The output of this command shows the dependencies I am referring to:
clj -Sdeps '{:deps {org.clojure/clojurescript {:mvn/version "1.11.4" } }}' -Stree
The effect is that if you want to use a different version of one of those libraries
compared to the one Clojurescript was compiled with, you can’t. Well, you can’t with the regular clojurescript
artifact, you can use the non-aot version: org.clojure/clojurescript$slim {:mvn/version “1.11.4”}
.
This was not an issue for a long time because those libraries didn’t change. Now e.g. clojure.data.json has changed, hence why I hit the problem.
A handy technique I usually use to answer the question ‘where on the classpath is namespace x.y.z getting loaded
from?’ is to call io/resource
on it. Doing that with data.json and Clojurescript in the classpath
gives result as follows:
(clojure.java.io/resource "clojure/data/json.clj")
=> ".../.m2/repository/org/clojure/data.json/2.4.0/data.json-2.4.0.jar!/clojure/data/json.clj"]
which is the wrong answer! I still don’t understand why io/resource shows the file there, whereas calling require
on that ns returns the one embedded in Clojurescript.
One might ask why I would be using Clojurescript and clojure.data.json together in the same jvm. Well, in my case, in development I tend to have my server and client dependencies combined, so I run cljs compile and server side stuff in one vm. When deploying and testing, I separate them (meaning Clojurescript jar is only on the classpath when cljs source is being compiled). It is possible to run separate server and cljs jvm’s locally of course, but that then means I can’t have a single .nrepl.edn file for example.
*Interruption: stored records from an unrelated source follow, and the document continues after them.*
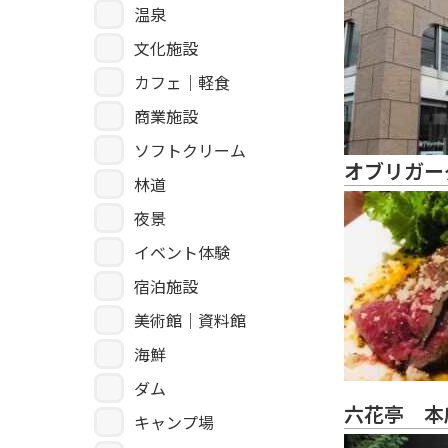
温泉
文化施設
カフェ｜軽食
商業施設
ソフトクリーム
オブリガー
林道
夜景
イベント体験
宿泊施設
美術館｜資料館
海鮮
ダム
六花亭 本
キャンプ場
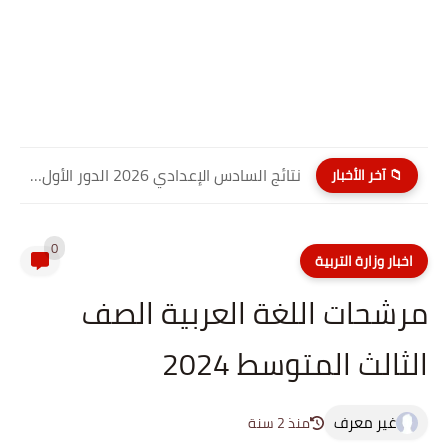
نتائج السادس الإعدادي 2026 الدور الأول PDF كربلاء المقدسة| موقع...
📁 آخر الأخبار
0
اخبار وزارة التربية
مرشحات اللغة العربية الصف
الثالث المتوسط 2024
غير معرف
منذ 2 سنة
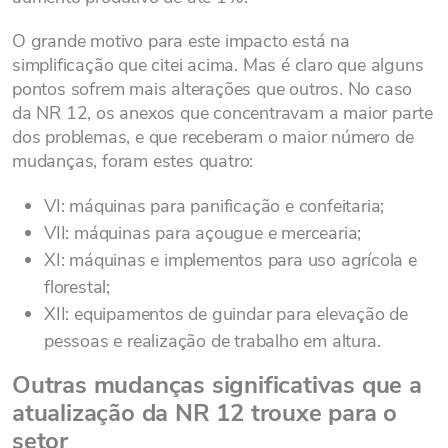
O grande motivo para este impacto está na
simplificação que citei acima. Mas é claro que alguns
pontos sofrem mais alterações que outros. No caso
da NR 12, os anexos que concentravam a maior parte
dos problemas, e que receberam o maior número de
mudanças, foram estes quatro:
VI: máquinas para panificação e confeitaria;
VII: máquinas para açougue e mercearia;
XI: máquinas e implementos para uso agrícola e
florestal;
XII: equipamentos de guindar para elevação de
pessoas e realização de trabalho em altura.
Outras mudanças significativas que a
atualização da NR 12 trouxe para o
setor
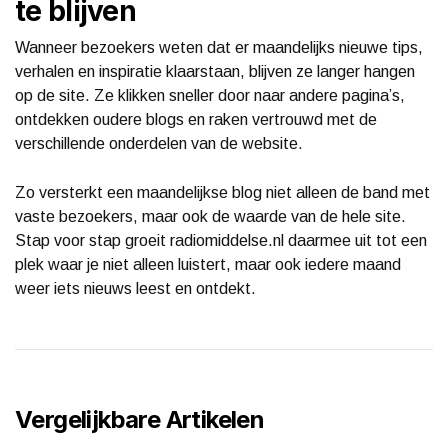
te blijven
Wanneer bezoekers weten dat er maandelijks nieuwe tips,
verhalen en inspiratie klaarstaan, blijven ze langer hangen
op de site. Ze klikken sneller door naar andere pagina’s,
ontdekken oudere blogs en raken vertrouwd met de
verschillende onderdelen van de website.
Zo versterkt een maandelijkse blog niet alleen de band met
vaste bezoekers, maar ook de waarde van de hele site.
Stap voor stap groeit radiomiddelse.nl daarmee uit tot een
plek waar je niet alleen luistert, maar ook iedere maand
weer iets nieuws leest en ontdekt.
Vergelijkbare Artikelen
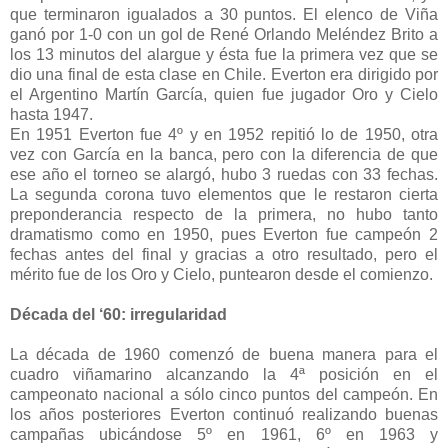
que terminaron igualados a 30 puntos. El elenco de Viña
ganó por 1-0 con un gol de René Orlando Meléndez Brito a
los 13 minutos del alargue y ésta fue la primera vez que se
dio una final de esta clase en Chile. Everton era dirigido por
el Argentino Martín García, quien fue jugador Oro y Cielo
hasta 1947.
En 1951 Everton fue 4º y en 1952 repitió lo de 1950, otra
vez con García en la banca, pero con la diferencia de que
ese año el torneo se alargó, hubo 3 ruedas con 33 fechas.
La segunda corona tuvo elementos que le restaron cierta
preponderancia respecto de la primera, no hubo tanto
dramatismo como en 1950, pues Everton fue campeón 2
fechas antes del final y gracias a otro resultado, pero el
mérito fue de los Oro y Cielo, puntearon desde el comienzo.
Década del ‘60: irregularidad
La década de 1960 comenzó de buena manera para el
cuadro viñamarino alcanzando la 4ª posición en el
campeonato nacional a sólo cinco puntos del campeón. En
los años posteriores Everton continuó realizando buenas
campañas ubicándose 5º en 1961, 6º en 1963 y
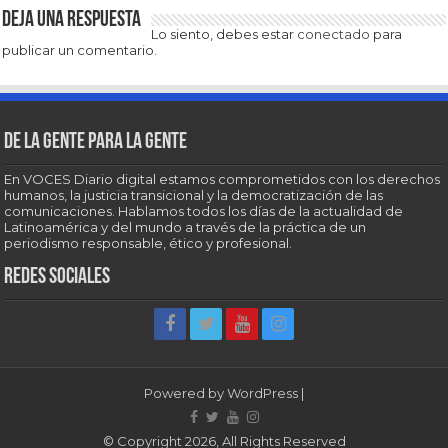
Deja una respuesta
Lo siento, debes estar
conectado
para
publicar un comentario.
De la gente para la gente
En VOCES Diario digital estamos comprometidos con los derechos
humanos, la justicia transicional y la democratización de las
comunicaciones. Hablamos todos los días de la actualidad de
Latinoamérica y del mundo a través de la práctica de un
periodismo responsable, ético y profesional.
Redes sociales
Powered by
WordPress
|
© Copyright 2026, All Rights Reserved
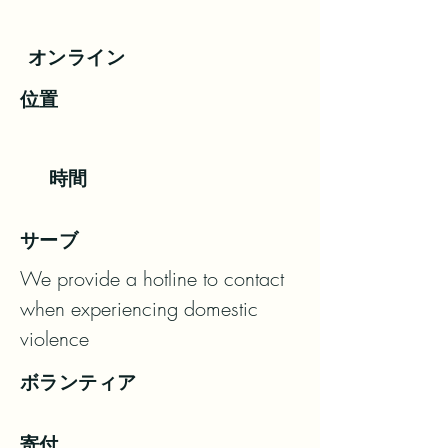
オンライン
位置
時間
サーブ
We provide a hotline to contact 
when experiencing domestic 
violence
ボランティア
寄付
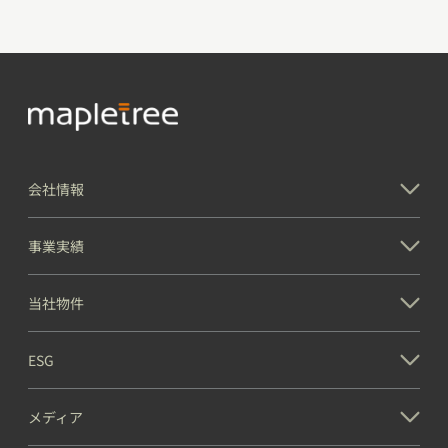
会社情報
事業実績
当社物件
ESG
メディア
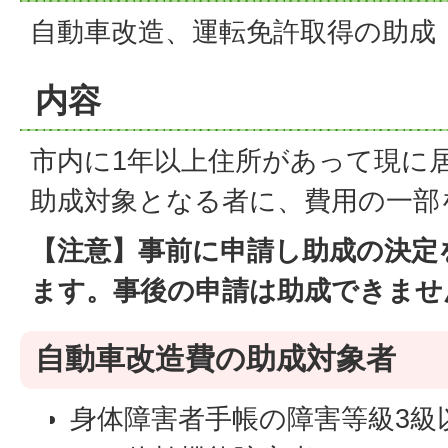
自動車改造、運転免許取得の助成
内容
市内に1年以上住所があって現に
助成対象となる者に、費用の一部
【注意】事前に申請し助成の決定
ます。事後の申請は助成できませ
自動車改造費の助成対象者
身体障害者手帳の障害等級3級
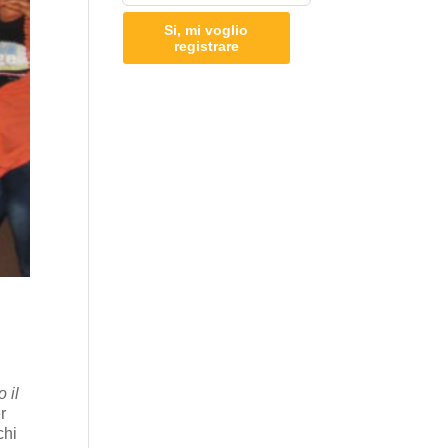
Si, mi voglio
registrare
 il
r
chi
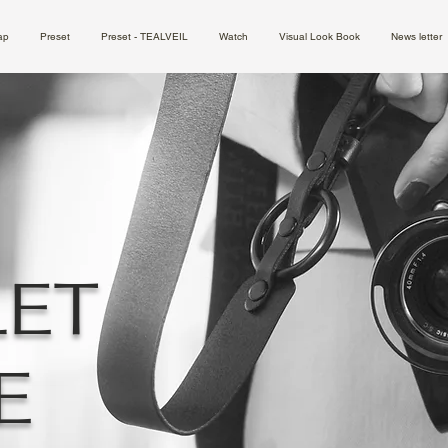
ap
Preset
Preset - TEALVEIL
Watch
Visual Look Book
News letter
LET
LE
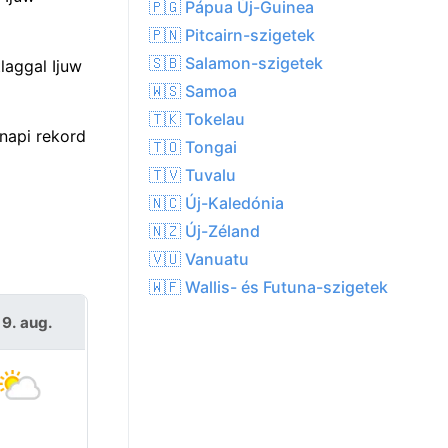
🇵🇬 Pápua Új-Guinea
🇵🇳 Pitcairn-szigetek
🇸🇧 Salamon-szigetek
laggal Ijuw
🇼🇸 Samoa
🇹🇰 Tokelau
napi rekord
🇹🇴 Tongai
🇹🇻 Tuvalu
🇳🇨 Új-Kaledónia
🇳🇿 Új-Zéland
🇻🇺 Vanuatu
🇼🇫 Wallis- és Futuna-szigetek
 9. aug.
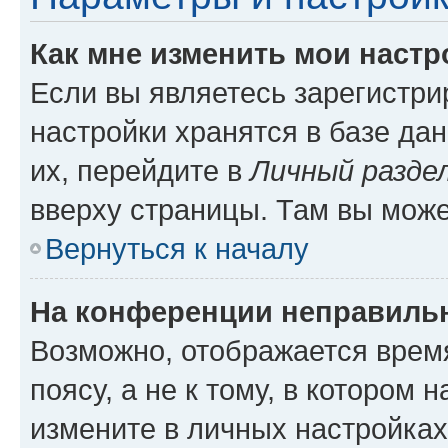
Как мне изменить мои настр
Если вы являетесь зарегистр
настройки хранятся в базе да
их, перейдите в
Личный разде
вверху страницы. Там вы може
Вернуться к началу
На конференции неправиль
Возможно, отображается врем
поясу, а не к тому, в котором 
измените в личных настройках 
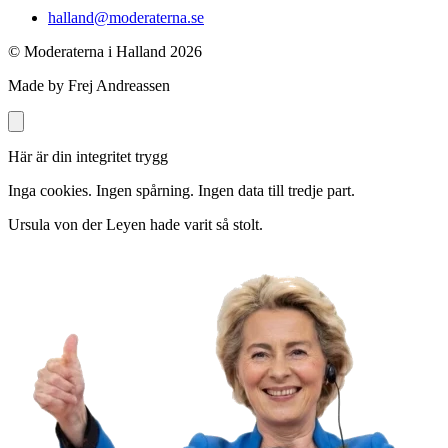
halland@moderaterna.se
© Moderaterna i Halland
2026
Made by Frej Andreassen
Här är din integritet trygg
Inga cookies. Ingen spårning. Ingen data till tredje part.
Ursula von der Leyen hade varit så stolt.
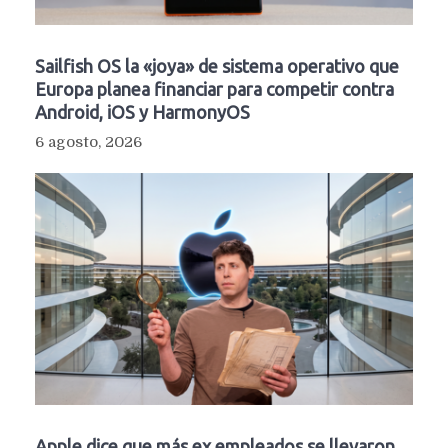
Sailfish OS la «joya» de sistema operativo que
Europa planea financiar para competir contra
Android, iOS y HarmonyOS
6 agosto, 2026
Apple dice que más ex empleados se llevaron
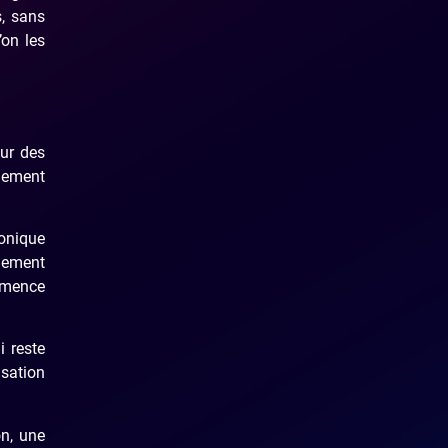
s, sans
’on les
sur des
quement
honique
quement
ommence
i reste
isation
on, une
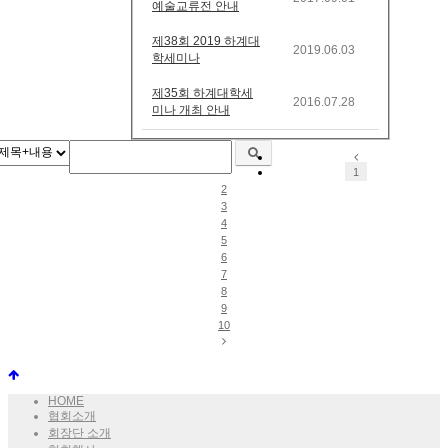
예술교류전 안내
제38회 2019 하계대
2019.06.03
학세미나
제35회 하계대학세
2016.07.28
미나 개최 안내
1
2
3
4
5
6
7
8
9
10
HOME
협회소개
회장단 소개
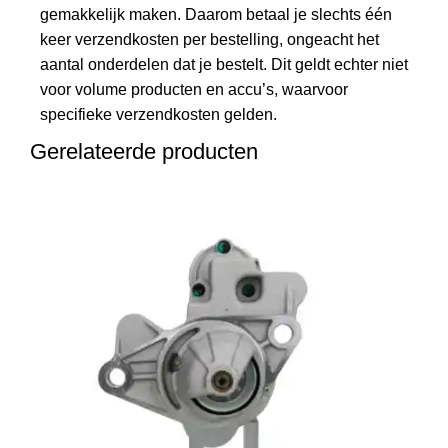
gemakkelijk maken. Daarom betaal je slechts één
keer verzendkosten per bestelling, ongeacht het
aantal onderdelen dat je bestelt. Dit geldt echter niet
voor volume producten en accu’s, waarvoor
specifieke verzendkosten gelden.
Gerelateerde producten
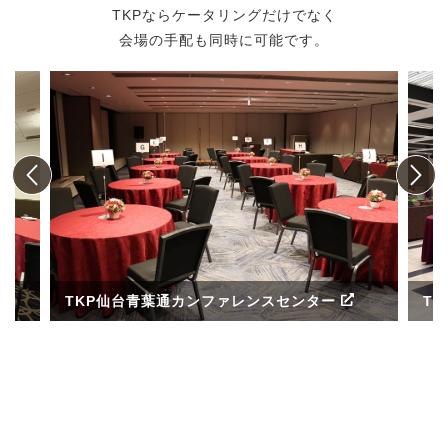
TKPならケータリングだけでなく
会場の手配も同時に可能です。
TKP仙台青葉通カンファレンスセンター
T
ル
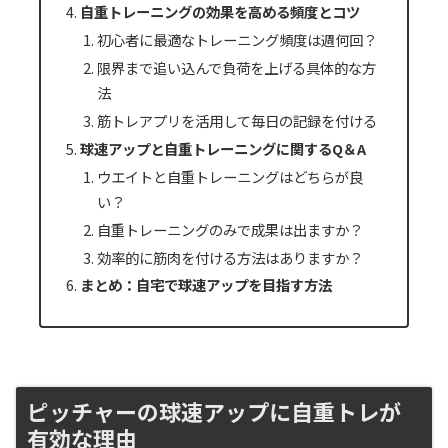
自重トレーニングの効果を高める頻度とコツ
初心者に最適なトレーニング頻度は週何回？
限界まで追い込んで負荷を上げる具体的な方
法
筋トレアプリを活用して毎日の記録を付ける
球速アップと自重トレーニングに関するQ＆A
ウエイトと自重トレーニングはどちらが良
い？
自重トレーニングのみで成果は出ますか？
効率的に筋肉を付ける方法はありますか？
まとめ：自宅で球速アップを目指す方法
ピッチャーの球速アップに自重トレが
有効な理由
There could be other reasons for using these 2 together though, writing data-reader functions that use json possibly.
I raised this on clojure slack and now Clojurescript’s maintainers are aware, so hopefully this gets fixed.
A fix is likely to involve shading
. This is where a library wants to use a fixed version
of another library, so it copies the sources of that library into itself, but changes
the namespaces/packages of the source library to be something different, and specific to itself.
My thanks go to Alex Miller for explaining this.